### Data extracts
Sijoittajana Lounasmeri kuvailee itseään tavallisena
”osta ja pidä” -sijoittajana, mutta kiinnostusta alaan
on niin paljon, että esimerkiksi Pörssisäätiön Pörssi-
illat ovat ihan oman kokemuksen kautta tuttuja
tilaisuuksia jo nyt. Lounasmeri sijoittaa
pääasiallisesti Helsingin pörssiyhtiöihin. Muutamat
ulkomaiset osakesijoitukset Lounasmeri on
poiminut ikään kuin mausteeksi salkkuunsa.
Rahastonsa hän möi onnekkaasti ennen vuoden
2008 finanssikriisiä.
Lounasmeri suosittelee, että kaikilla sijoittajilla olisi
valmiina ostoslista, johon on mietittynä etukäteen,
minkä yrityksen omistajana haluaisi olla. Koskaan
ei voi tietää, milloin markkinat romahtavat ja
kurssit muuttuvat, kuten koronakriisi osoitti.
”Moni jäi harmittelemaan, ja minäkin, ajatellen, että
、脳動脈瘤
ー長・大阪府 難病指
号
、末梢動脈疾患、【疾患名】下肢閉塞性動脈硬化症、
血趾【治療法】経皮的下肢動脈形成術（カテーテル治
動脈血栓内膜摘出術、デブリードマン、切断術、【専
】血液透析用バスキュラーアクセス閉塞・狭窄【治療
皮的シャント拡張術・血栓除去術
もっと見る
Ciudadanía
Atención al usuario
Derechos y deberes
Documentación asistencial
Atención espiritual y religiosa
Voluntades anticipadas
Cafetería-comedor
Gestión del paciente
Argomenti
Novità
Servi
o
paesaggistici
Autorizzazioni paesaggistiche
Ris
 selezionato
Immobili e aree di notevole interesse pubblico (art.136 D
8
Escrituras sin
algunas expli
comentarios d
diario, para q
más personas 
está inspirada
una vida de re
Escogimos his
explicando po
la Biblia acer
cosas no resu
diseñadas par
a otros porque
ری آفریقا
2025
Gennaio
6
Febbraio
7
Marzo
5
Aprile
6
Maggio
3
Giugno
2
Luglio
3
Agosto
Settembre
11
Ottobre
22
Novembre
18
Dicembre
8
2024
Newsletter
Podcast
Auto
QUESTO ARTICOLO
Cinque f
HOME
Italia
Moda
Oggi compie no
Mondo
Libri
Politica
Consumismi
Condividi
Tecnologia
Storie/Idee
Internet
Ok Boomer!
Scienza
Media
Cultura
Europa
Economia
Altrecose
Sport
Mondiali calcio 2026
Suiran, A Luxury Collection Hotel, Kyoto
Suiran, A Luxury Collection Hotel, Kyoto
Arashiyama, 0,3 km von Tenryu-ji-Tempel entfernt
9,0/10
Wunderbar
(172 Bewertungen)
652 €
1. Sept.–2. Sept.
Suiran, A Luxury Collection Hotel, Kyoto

### Task
Write every record out again, letter for letter.

### Answer below
Sijoittajana Lounasmeri kuvailee itseään tavallisena
”osta ja pidä” -sijoittajana, mutta kiinnostusta alaan
on niin paljon, että esimerkiksi Pörssisäätiön Pörssi-
illat ovat ihan oman kokemuksen kautta tuttuja
tilaisuuksia jo nyt. Lounasmeri sijoittaa
pääasiallisesti Helsingin pörssiyhtiöihin. Muutamat
ulkomaiset osakesijoitukset Lounasmeri on
poiminut ikään kuin mausteeksi salkkuunsa.
Rahastonsa hän möi onnekkaasti ennen vuoden
2008 finanssikriisiä.
Lounasmeri suosittelee, että kaikilla sijoittajilla olisi
valmiina ostoslista, johon on mietittynä etukäteen,
minkä yrityksen omistajana haluaisi olla. Koskaan
ei voi tietää, milloin markkinat romahtavat ja
kurssit muuttuvat, kuten koronakriisi osoitti.
”Moni jäi harmittelemaan, ja minäkin, ajatellen, että
、脳動脈瘤
ー長・大阪府 難病指
号
、末梢動脈疾患、【疾患名】下肢閉塞性動脈硬化症、
血趾【治療法】経皮的下肢動脈形成術（カテーテル治
動脈血栓内膜摘出術、デブリードマン、切断術、【専
】血液透析用バスキュラーアクセス閉塞・狭窄【治療
皮的シャント拡張術・血栓除去術
もっと見る
Ciudadanía
Atención al usuario
Derechos y deberes
Documentación asistencial
Atención espiritual y religiosa
Voluntades anticipadas
Cafetería-comedor
Gestión del paciente
Argomenti
Novità
Servi
o
paesaggistici
Autorizzazioni paesaggistiche
Ris
 selezionato
Immobili e aree di notevole interesse pubblico (art.136 D
8
Escrituras sin
algunas expli
comentarios d
diario, para q
más personas 
está inspirada
una vida de re
Escogimos his
explicando po
la Biblia acer
cosas no resu
diseñadas par
a otros porque
ری آفریقا
2025
Gennaio
6
Febbraio
7
Marzo
5
Aprile
6
Maggio
3
Giugno
2
Luglio
3
Agosto
Settembre
11
Ottobre
22
Novembre
18
Dicembre
8
2024
Newsletter
Podcast
Auto
QUESTO ARTICOLO
Cinque f
HOME
Italia
Moda
Oggi compie no
Mondo
Libri
Politica
Consumismi
Condividi
Tecnologia
Storie/Idee
Internet
Ok Boomer!
Scienza
Media
Cultura
Europa
Economia
Altrecose
Sport
Mondiali calcio 2026
Suiran, A Luxury Collection Hotel, Kyoto
Suiran, A Luxury Collection Hotel, Kyoto
Arashiyama, 0,3 km von Tenryu-ji-Tempel entfernt
9,0/10
Wunderbar
(172 Bewertungen)
652 €
1. Sept.–2. Sept.
Suiran, A Luxury Collection Hotel, Kyoto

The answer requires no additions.